Dear experts, I have a few questions about monitoring

Note:
This topic has been translated from a Chinese forum by GPT and might contain errors.

Original topic: 各位大佬,问几个监控上的问题

| username: 气死人的萌新

There are too many monitoring metrics, and it’s a bit confusing. I have referred to the official documentation for monitoring metrics.

Here are a few commonly used parameters. Could the experts check if the monitoring metrics I am looking at are correct?
For example, to check CPU usage, just look at:
image
To check the memory utilization of the application server, should I look at TiDB’s Memory Usage? I’m not quite sure which metric to look at here.
image

For file system IO, I should look at the TiKV panel, but I’m not sure which part. Is it the Threads section?
Which metric should I look at for the network? Is it Network Traffic in the overview?
image

| username: 气死人的萌新 | Original post link

TPS and QPS can be directly viewed on the dashboard.
image

IOPS can be directly viewed on the Overview.
image

Is that correct?

| username: Miracle | Original post link

Overview looks at the overall picture, selecting some of the more important metrics from the TiDB, PD, and TiKV panels. Generally, to check CPU or memory usage, you can go to the corresponding TiDB, PD, or TiKV panels. For example, if you want to see the CPU usage of TiDB, you can go to the TiDB panel. Metrics like TPS and QPS can also be found in the TiDB panel.

| username: 气死人的萌新 | Original post link

Boss, may I ask which monitoring metrics you usually look at when reviewing these modules?

| username: Miracle | Original post link

These modules seem to look like nodes?
You can see the CPU, memory, and IO usage of the nodes on the overview panel.

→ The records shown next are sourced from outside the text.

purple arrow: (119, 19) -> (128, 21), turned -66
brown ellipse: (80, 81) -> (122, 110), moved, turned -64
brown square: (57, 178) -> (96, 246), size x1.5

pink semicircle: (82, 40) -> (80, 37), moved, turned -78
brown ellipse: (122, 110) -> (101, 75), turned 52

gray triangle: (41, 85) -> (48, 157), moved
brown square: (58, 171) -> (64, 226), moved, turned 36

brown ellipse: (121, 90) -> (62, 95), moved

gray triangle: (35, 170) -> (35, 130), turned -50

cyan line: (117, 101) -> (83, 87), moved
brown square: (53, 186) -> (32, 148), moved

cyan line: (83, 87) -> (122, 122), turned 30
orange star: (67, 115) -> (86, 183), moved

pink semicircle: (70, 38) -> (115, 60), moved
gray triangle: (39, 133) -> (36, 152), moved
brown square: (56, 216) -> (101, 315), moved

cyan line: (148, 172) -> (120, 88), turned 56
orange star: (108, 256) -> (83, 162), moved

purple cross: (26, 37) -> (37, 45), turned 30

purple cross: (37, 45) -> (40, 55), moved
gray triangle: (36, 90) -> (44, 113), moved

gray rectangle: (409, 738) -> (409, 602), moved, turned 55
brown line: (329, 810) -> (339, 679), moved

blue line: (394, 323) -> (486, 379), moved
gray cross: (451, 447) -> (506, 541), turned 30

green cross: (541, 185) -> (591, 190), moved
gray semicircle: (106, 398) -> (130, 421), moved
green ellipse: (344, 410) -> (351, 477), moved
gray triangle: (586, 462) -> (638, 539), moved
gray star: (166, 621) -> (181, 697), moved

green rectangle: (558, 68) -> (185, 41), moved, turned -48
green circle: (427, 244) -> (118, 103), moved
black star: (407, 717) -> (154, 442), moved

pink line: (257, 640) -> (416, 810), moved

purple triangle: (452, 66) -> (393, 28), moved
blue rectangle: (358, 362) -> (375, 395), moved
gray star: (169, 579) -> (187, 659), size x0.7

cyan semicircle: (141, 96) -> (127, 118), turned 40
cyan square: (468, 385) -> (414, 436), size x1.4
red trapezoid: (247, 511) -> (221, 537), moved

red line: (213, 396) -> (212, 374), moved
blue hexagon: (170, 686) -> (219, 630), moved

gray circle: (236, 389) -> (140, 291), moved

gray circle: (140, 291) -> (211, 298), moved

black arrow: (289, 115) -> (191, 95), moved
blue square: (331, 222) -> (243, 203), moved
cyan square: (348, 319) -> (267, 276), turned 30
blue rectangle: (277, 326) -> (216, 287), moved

Swap seems to be off by default, right?
It seems like the monitoring of nodes is just those in the overview, not sure if I missed any…
In our environment, we have dedicated monitoring for nodes, and I usually check from there. For TiDB, I only focus on the monitoring of each component…

| username: Fly-bird | Original post link

In the dashboard, you can see memory, CPU, and IO. The database system shouldn’t worry about swap; if it’s being used, your database is basically unusable. For the network, just look at QPS. If you really want to see it, check the overview in Grafana.

| username: 气死人的萌新 | Original post link

Thank you, master. I remember that I turned off the swap when configuring the database.

| username: 气死人的萌新 | Original post link

Thank you, master. I think I found it. I’ll check again during the stress test later.

| username: Fly-bird | Original post link

Databases do not use swap because it is disk-based virtual memory. No matter how fast it is, it cannot compare to actual memory. I don’t think any database would use it.

| username: system | Original post link

This topic was automatically closed 60 days after the last reply. New replies are no longer allowed.